Именно это принципиальное положение и должен был в первую очередь проверить долгосрочный эксперимент, который начала в феврале 1988 года группа сотрудников Университета штата Мичиган во главе с профессором Ричардом Ленски. Они взяли культуру конкретного штамма уже знакомых нам бактерий Escherichia coli (кишечная палочка — вообще один из самых любимых объектов молекулярной биологии) и посеяли ее в 12 флаконов с раствором, в котором единственным доступным для бактерий питательным веществом была глюкоза. Каждый день из каждого флакона (в котором за сутки успевало смениться 6–7 поколений бактерий, а число их возрастало примерно в 100 раз) забирали сотую часть раствора с бактериями и переливали во флакон со свежей питательной средой. Кроме того, часть бактерий каждого 500-го поколения замораживали в глицерине. В остальном бактерии были предоставлены сами себе. Им предстояло эволюционировать в условиях стабильной среды, в отсутствие каких-либо других видов, конкурируя только друг с другом за единственный ресурс — глюкозу. Ученые никак не влияли на направление отбора и лишь фиксировали изменения в геноме бактерий и в их физиологических и биохимических возможностях. Полезность, вредность или нейтральность той или иной мутации оценивалась по тому, как она влияет на размножение своих носителей: размножаются ли они быстрее, чем их немутантные собратья, медленнее или с той же скоростью. Каждая из 12 экспериментальных линий эволюционировала самостоятельно — перенос бактерий из одной линии в другую исключался. Кроме того, иногда исследователи повторно запускали эволюцию некоторых линий с определенного момента, размораживая и помещая в питательную среду пробы из соответствующего поколения.

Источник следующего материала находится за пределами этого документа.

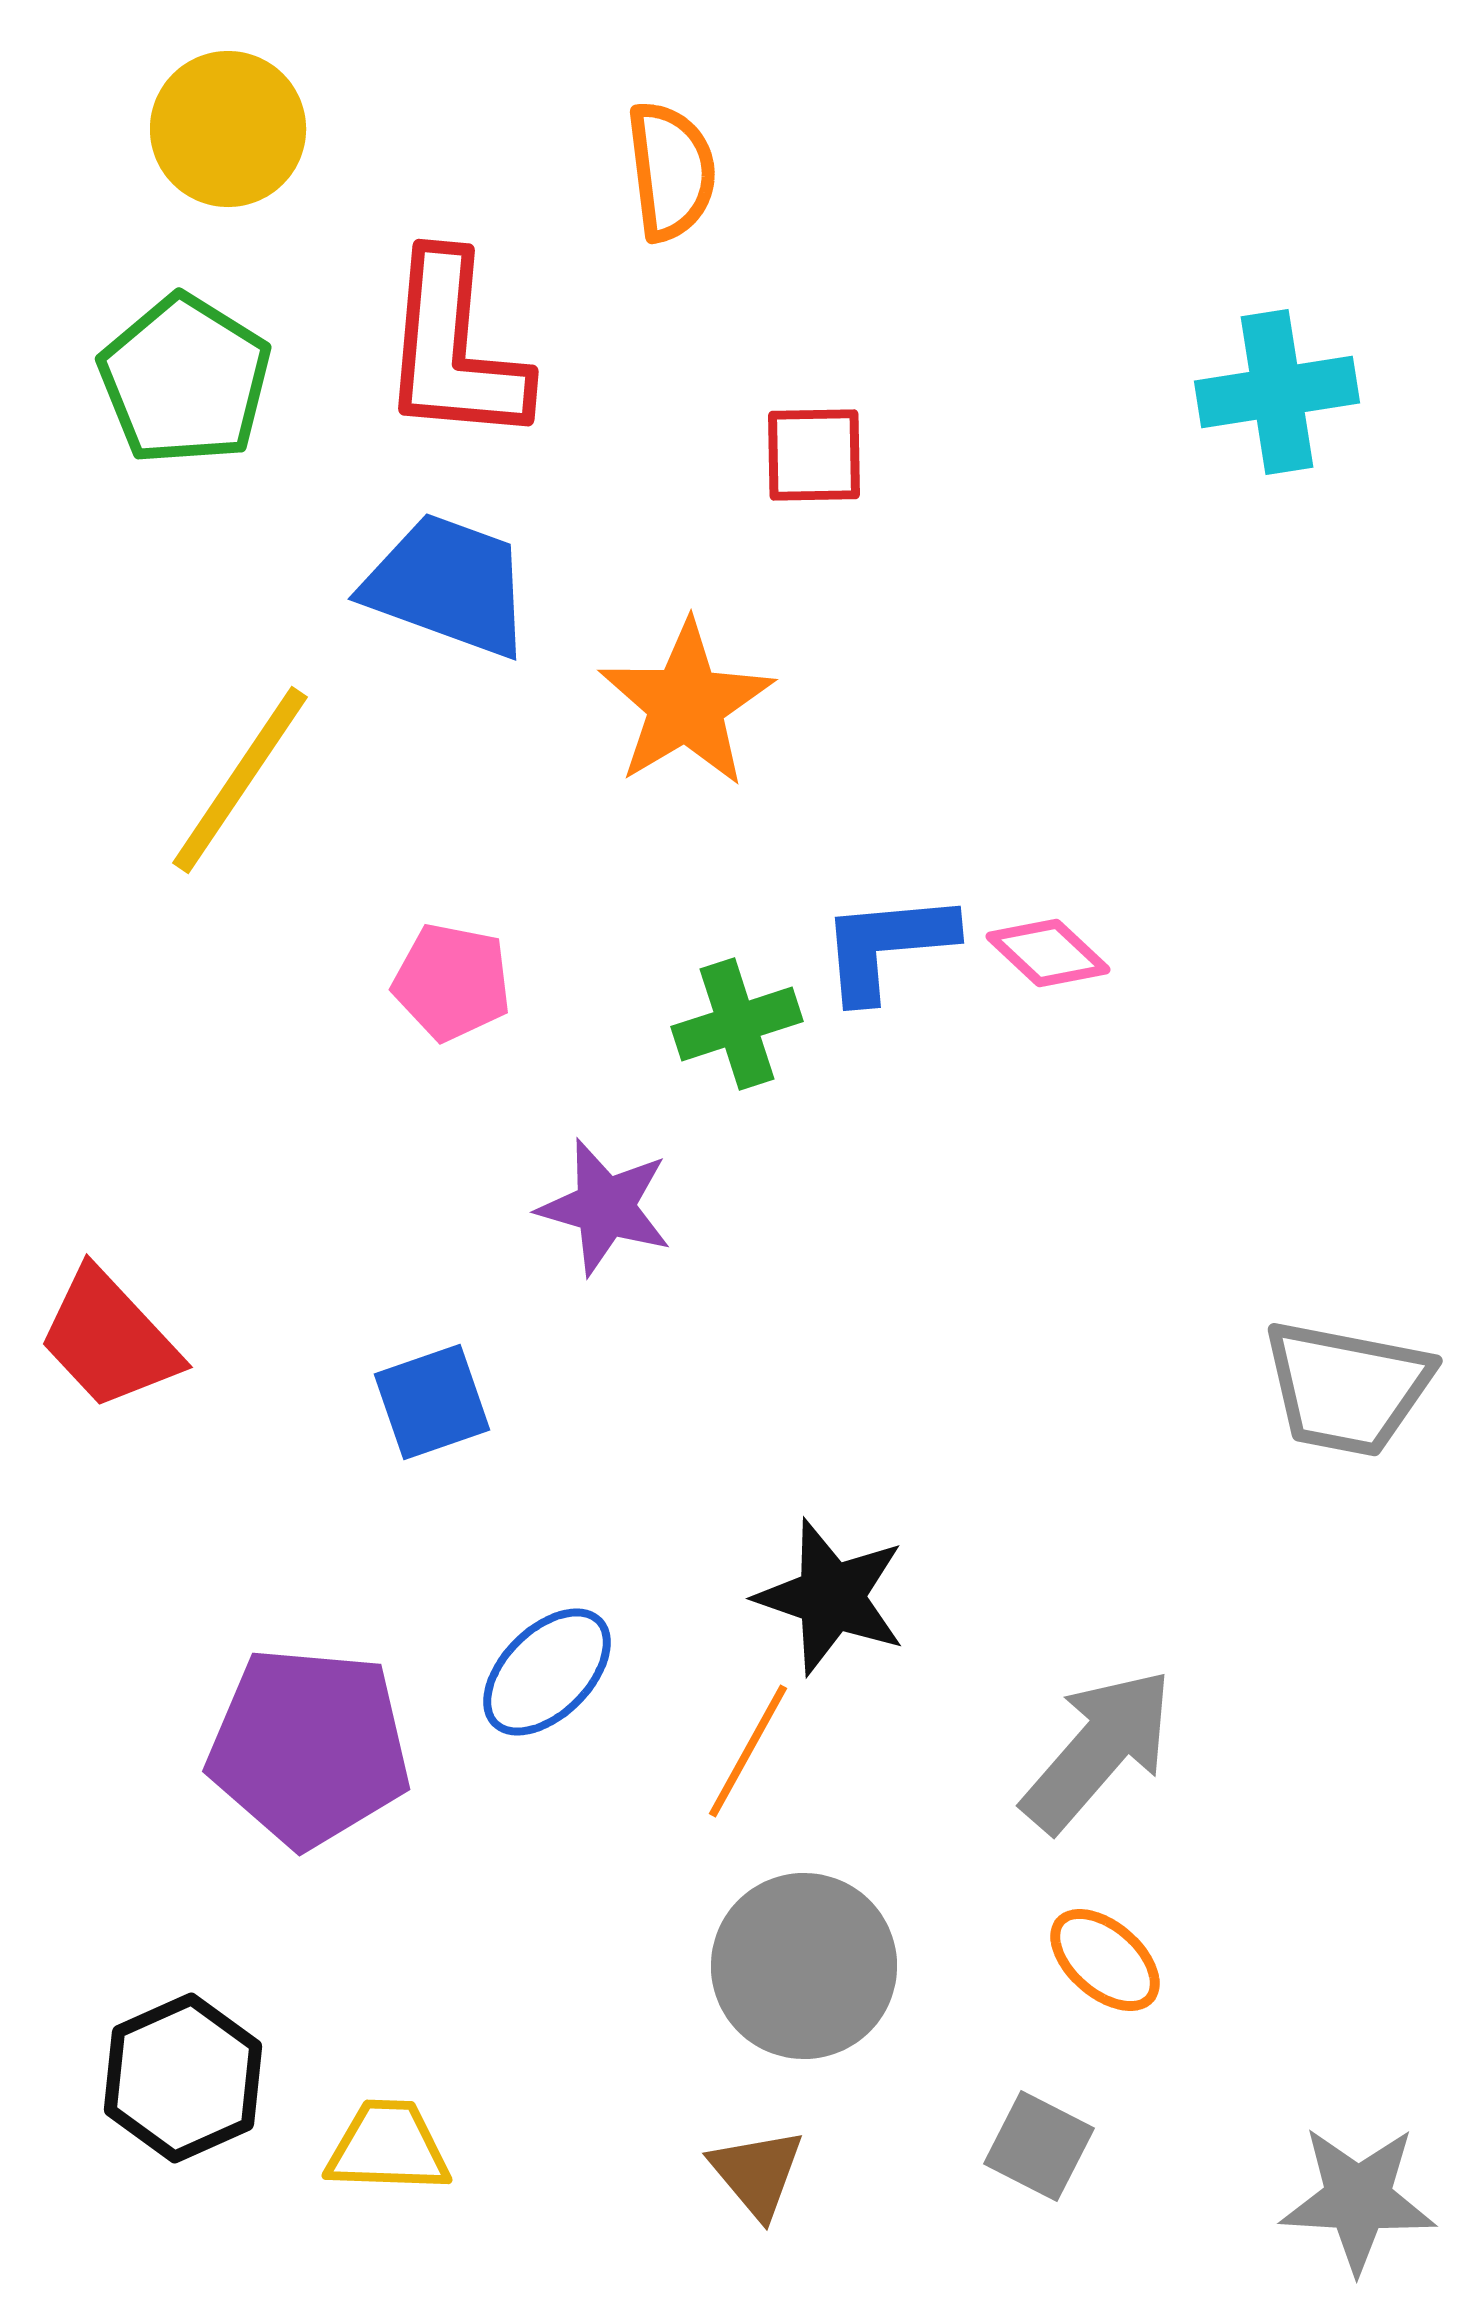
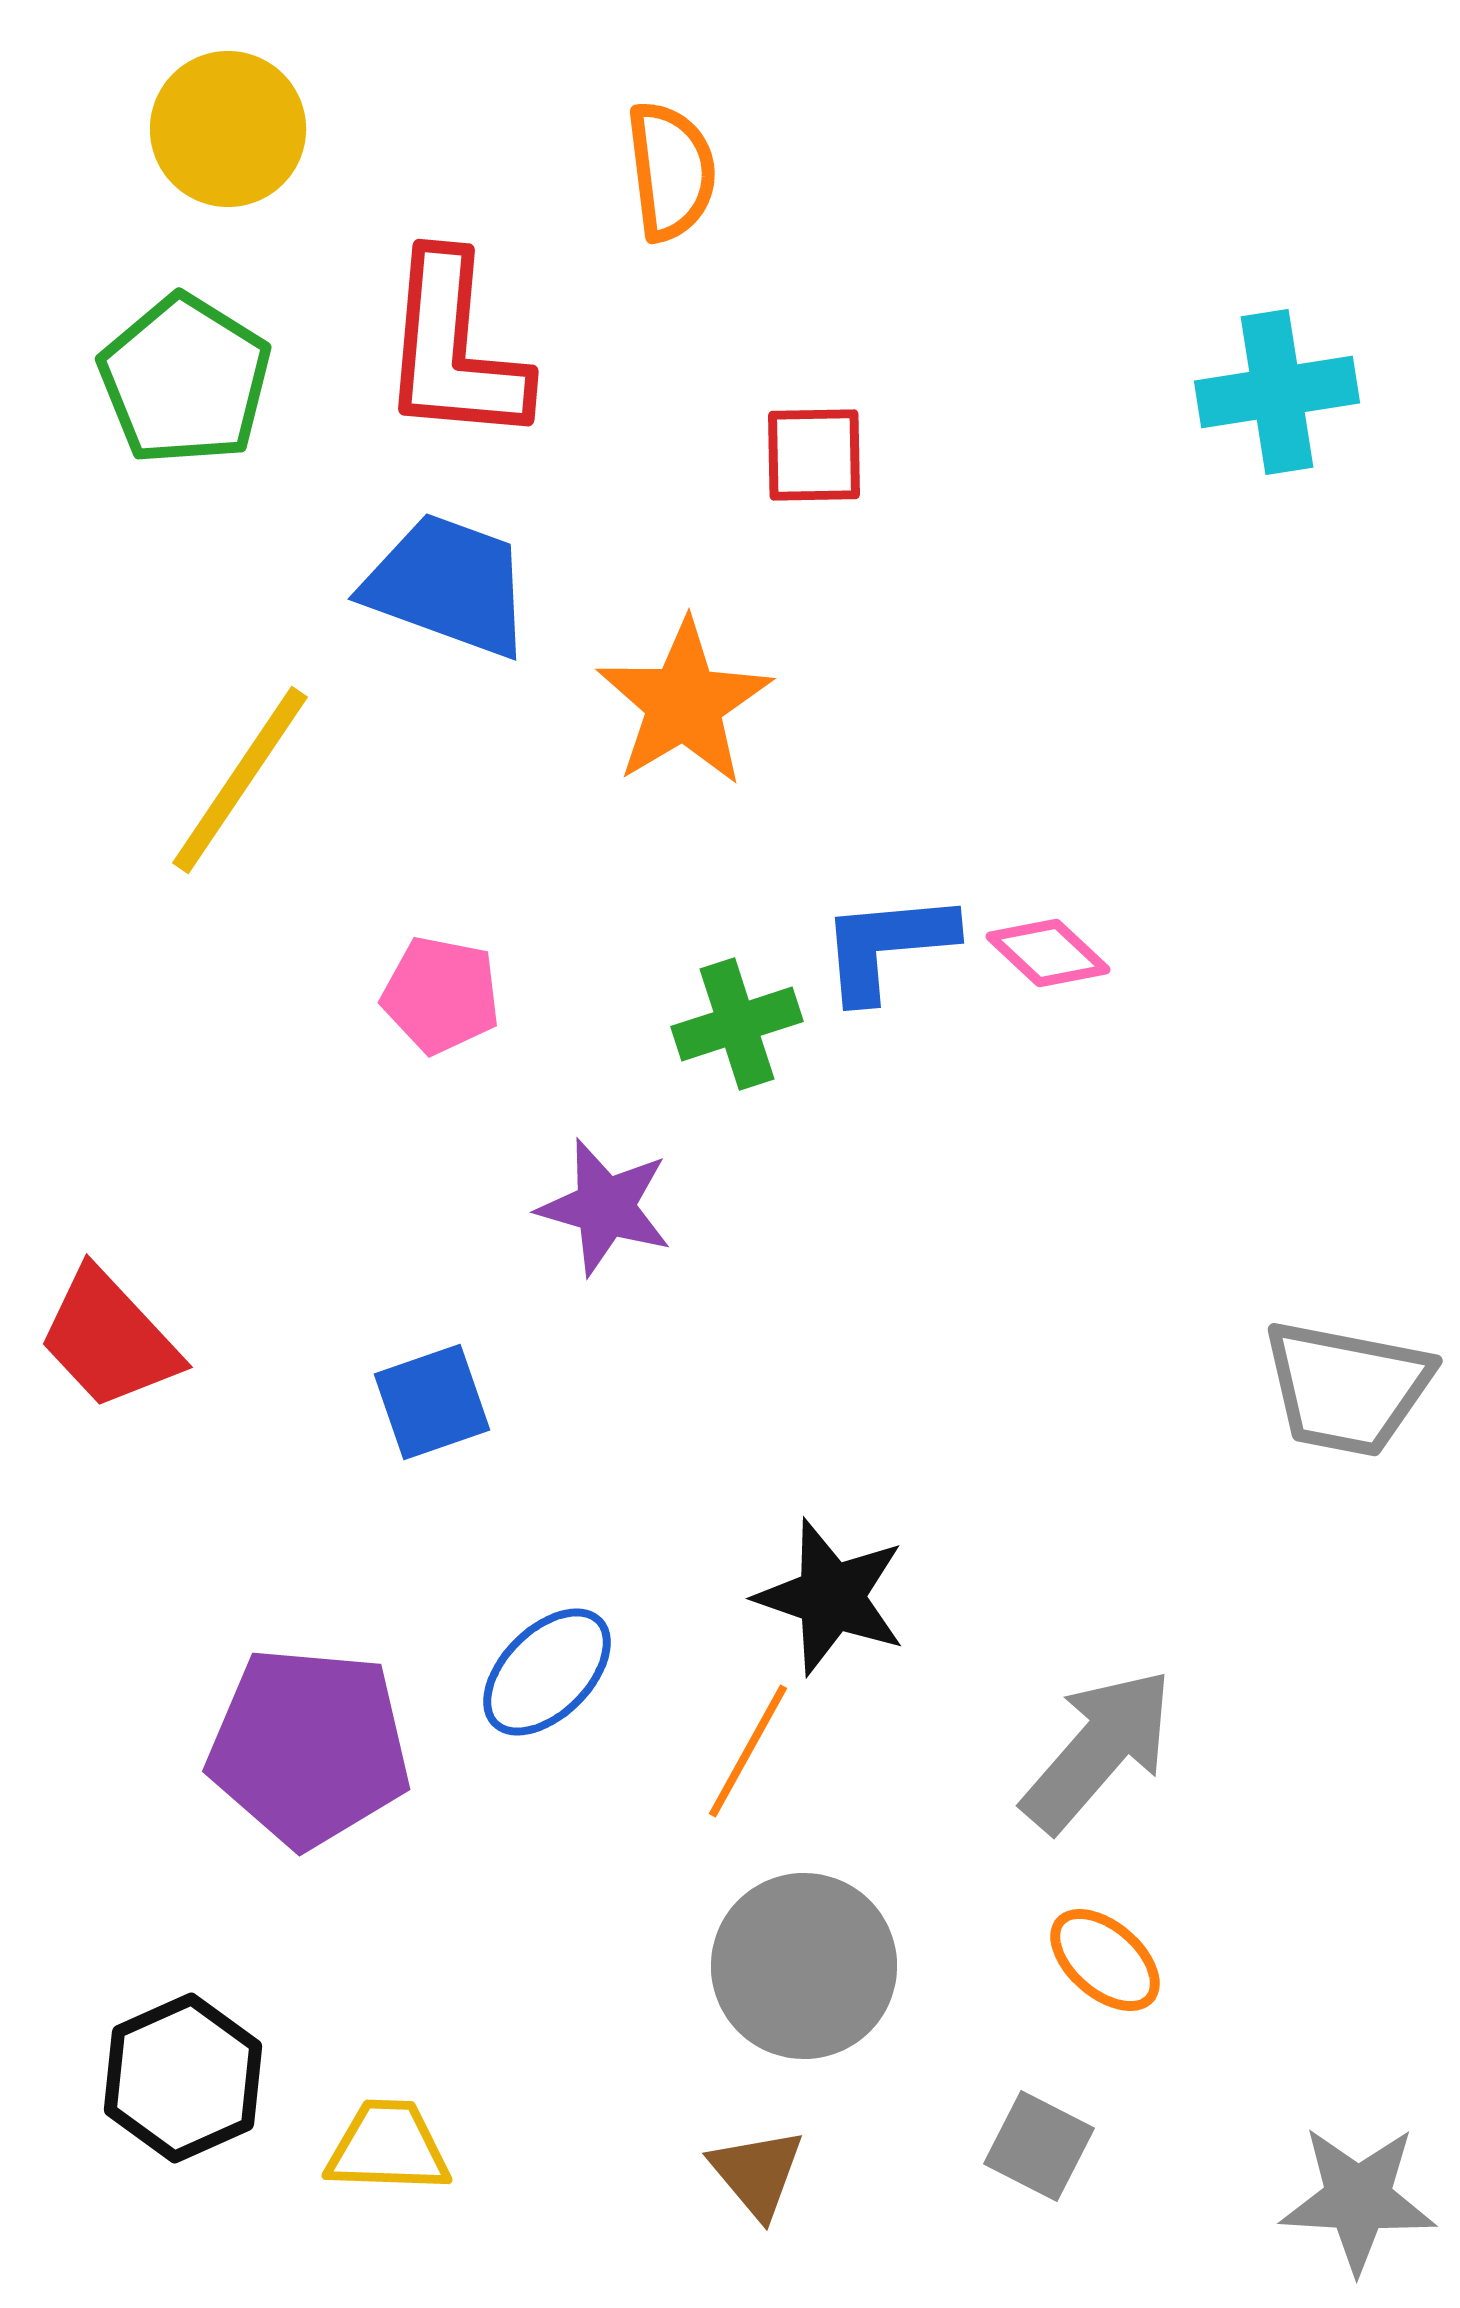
orange star: moved 2 px left, 1 px up
pink pentagon: moved 11 px left, 13 px down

Минимального набора дарвиновских факторов действительно оказалось достаточно для эволюции: во всех 12 линиях бактерии продолжали изменяться, сколько бы поколений ни прошло. Ни одна из линий так и не достигла предполагавшегося некоторыми теоретическими моделями «локального максимума приспособленности» — эволюционного цугцванга, при котором любое дальнейшее изменение оказывается невыгодным. У бактерий Ленски полезные мутации продолжали появляться и через 50 тысяч поколений. А в 6 линиях из 12 в результате поломки генов белков, обеспечивающих удвоение ДНК или/и «исправление опечаток» в ней, резко возросла частота мутаций — любых, но в том числе и полезных.

(Нота-бене: именно на эти результаты (и сходные результаты других подобных экспериментов) ориентировались датские исследователи, ожидая постоянных эволюционных изменений у синегнойной палочки. Сопоставление этих двух работ наводит на мысль, что обнаруженное датчанами резкое замедление эволюции связано не с исчерпанностью эволюционного потенциала бактерий, а именно с тормозящим влиянием экосистемы — которое в эксперименте Ленски отсутствовало.)

Кстати, доля полезных мутаций оказалась не такой ничтожной, как это обычно принято думать: в разных линиях и на разных этапах эксперимента они составляли от 10 до 20 % от общего числа мутаций. (Правда, не будем забывать, что эти данные получены для бактерий — наиболее простых живых существ, у которых нет сложного онтогенеза, требующего точного согласования работы различных генов в различных частях организма. Понятно, что чем сложнее система, тем меньше вероятность, что случайное изменение улучшит ее работу.) Ленски и его сотрудники наблюдали даже постепенное формирование сложных приспособлений, требующих согласованных изменений в нескольких генах. В частности, благодаря такой серии изменений (каждое из которых оказывалось чем-то полезным и в то же время становилось предпосылкой для последующих) одна из линий бактерий обрела способность питаться не только глюкозой, но и лимонной кислотой, соли которой присутствовали в питательной среде в качестве химического стабилизатора. Включение в «рацион» цитрата позволило этой линии резко увеличить свою численность в стандартном флаконе.

И вот к концу третьего десятилетия наблюдений «эволюция в пробирке» преподнесла исследователям новый сюрприз.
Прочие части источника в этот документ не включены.